You start with what you can handle. If all that you can handle right now is waking up five minutes earlier so that you can put your exercise togs on and stretch for a few minutes before it's time to get on with your regular morning routine, then for God's sake, do it. Yes, I realize it's not a full-blown routine, but it's a foot in the door. Do this every day for a week and then push the alarm clock backwards two more minutes; with those two minutes, march or jog in place. (Please note: this is also a good way to train the I Need Your Attention folks in your life, such as significant others and children. Set the rules for how they behave while it is your exercise time; if they can behave for five minutes the first week, they can behave for six minutes the next week.) Eventually you'll have developed enough time to have a full exercise routine.

If you have to drive to a gym to exercise, then pack up your gear and drive there every day. Even if you can't bring yourself to get out, you're still banishing the "soooo much extra effort to go to the gym" issue that will, believe me, lurk in your brain.

As you add on layers, this gives you a new option-- dropping back a layer when you're in a mood, or too tired, or too pressed for time, or any one of the various reasons that will inevitably come up for not engaging in your new habit. If you're at Level 3, you can indulge yourself by dropping back to Level 2 on this occasion. Both sides win, and the basic habit survives intact.
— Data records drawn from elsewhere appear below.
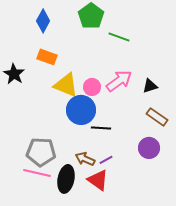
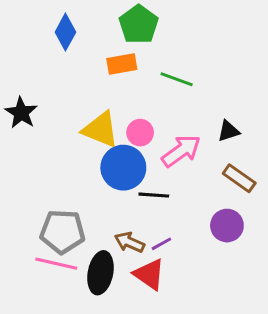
green line: (119, 37) -> (177, 79), moved
orange rectangle: (47, 57) -> (122, 64), moved, turned -30
pink arrow: (119, 81) -> (181, 151), moved

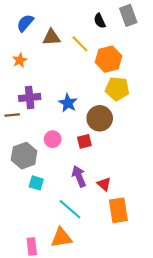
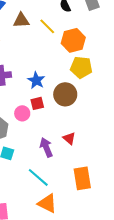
red square: (84, 141) -> (37, 103), moved
red triangle: (104, 184) -> (69, 138), moved
orange triangle: (61, 238) -> (47, 203), moved, turned 35

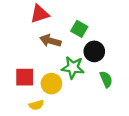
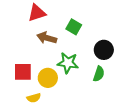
black circle: (94, 51) -> (104, 50), moved
green semicircle: (106, 79) -> (99, 74), turned 42

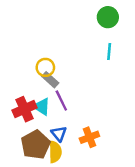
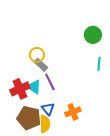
green circle: (108, 17) -> (93, 35), moved
cyan line: (109, 51) -> (99, 64), moved
brown pentagon: (36, 145) -> (29, 118), turned -30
You may have noticed a theme creeping into that last bit, regarding repetition, and yup, that's the next tip. People learn habits much faster if those new habits are linked to another regularly-occurring thing, and the new habit is done every time that regularly-occurring thing happens. Pavlov, people. This is not new science. What you are doing is spending the Impulse Drive energy at your disposal on mindfully, deliberately, wearing down a new rut in your brain. That way when you're out of IM energy, when you're not thinking, when you're just coasting on habit, the way that the habit goes is to push you right down that new rut.

Repeat, repeat, repeat. I know that many people do the thing where they only exercise three or four times a week, and if they can do that, and keep it up, that's cool. Me, I know myself well enough to realize that I needed a completely Pavlovian response-- morning = exercise. So far I don't have any daily routines in the evening that can possibly stack up to the magic of waking up, because the glorious thing about waking up is that there is no way I will ever not do that in the morning, except for when I die (and one assumes that I'll let myself off the hook for that one).
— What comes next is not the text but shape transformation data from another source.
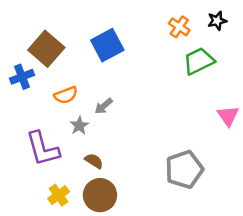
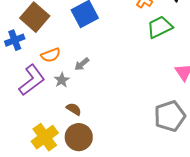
purple L-shape: (43, 149) -> (32, 80), moved, turned -112
gray pentagon: (184, 169) -> (170, 116), moved
yellow cross: (59, 195) -> (45, 137), size x1.5

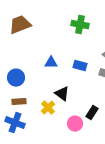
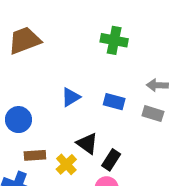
blue triangle: (51, 63) -> (71, 97), turned -32
brown rectangle: (19, 102) -> (35, 155), moved
black rectangle: (92, 113) -> (111, 160), moved

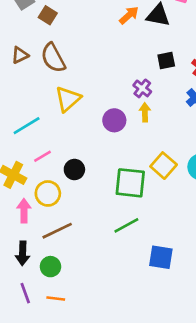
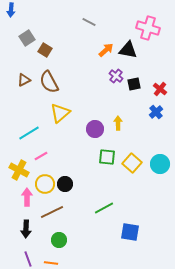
purple cross: (142, 88) -> (116, 76), moved
black circle: (74, 170) -> (65, 184), moved
green square: (130, 183) -> (107, 157), moved, size x0.7
green circle: (50, 267) -> (59, 240), moved

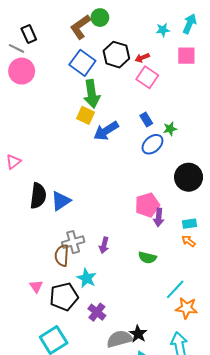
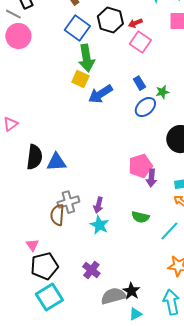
blue triangle: (61, 201) -> (56, 162), turned 30
cyan star: (87, 278) -> (99, 225), moved
cyan line: (175, 289) -> (169, 231), moved
black pentagon: (64, 297) -> (44, 266), moved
I've been told that it takes 21 days to form a new habit. I personally think it's more like 21 instances of if X occurs then Y. It may be a bullshit number, but I see it more like a goal-- the point at which I can add a new layer to my new activity.
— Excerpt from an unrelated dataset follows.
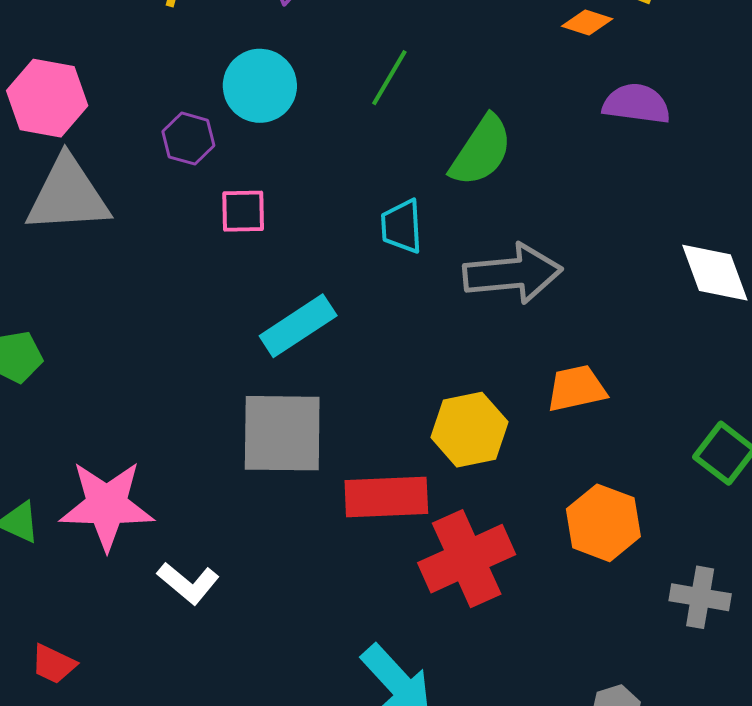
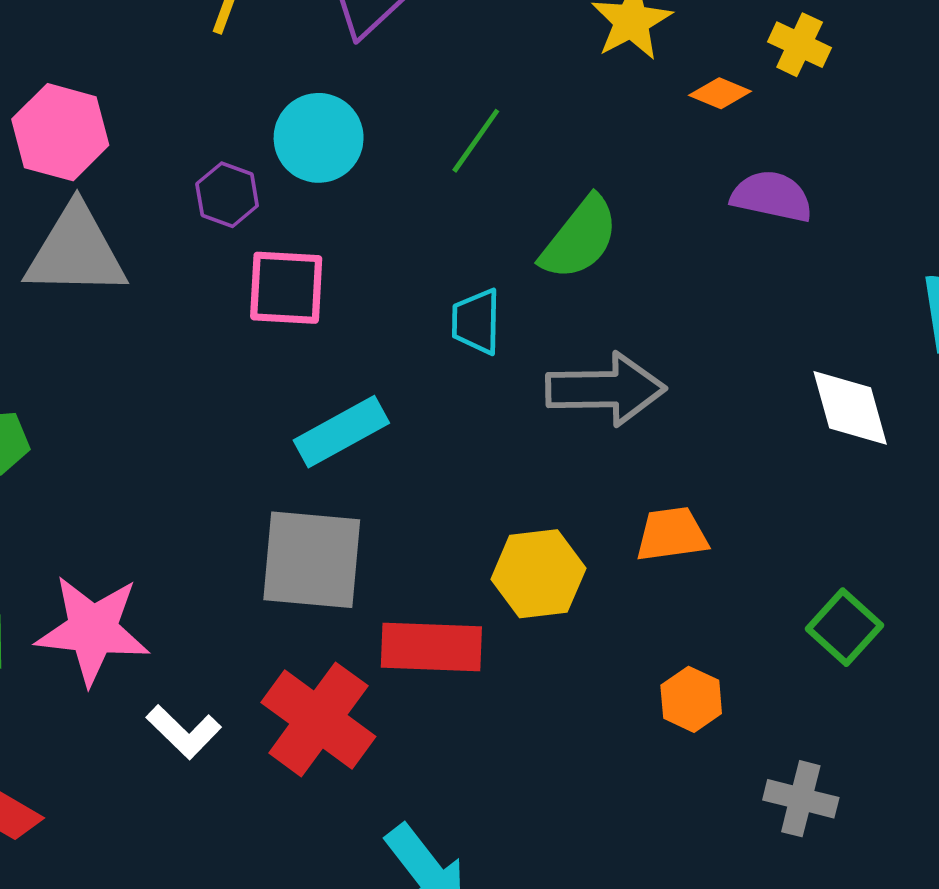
pink square: (243, 211) -> (286, 288), size x1.4
orange hexagon: (603, 523) -> (691, 699), size x0.7
red cross: (467, 559) -> (318, 719), moved, turned -34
These days, I'm trying to teach myself to brush my teeth after every meal. I need to buckle down and get hardcore about that for the next three weeks, I think; then we'll see some progress.


  • Just wanted to let you know that I really appreciated this post. You have simplified something for me. I too must ensure my responses are Pavlovian. Mine will be 'one early morning mug of tea = wide awake enough to jump on the exercise bike for at least 20minutes.' If I do that regularly, I get what seems like a chore out of the way.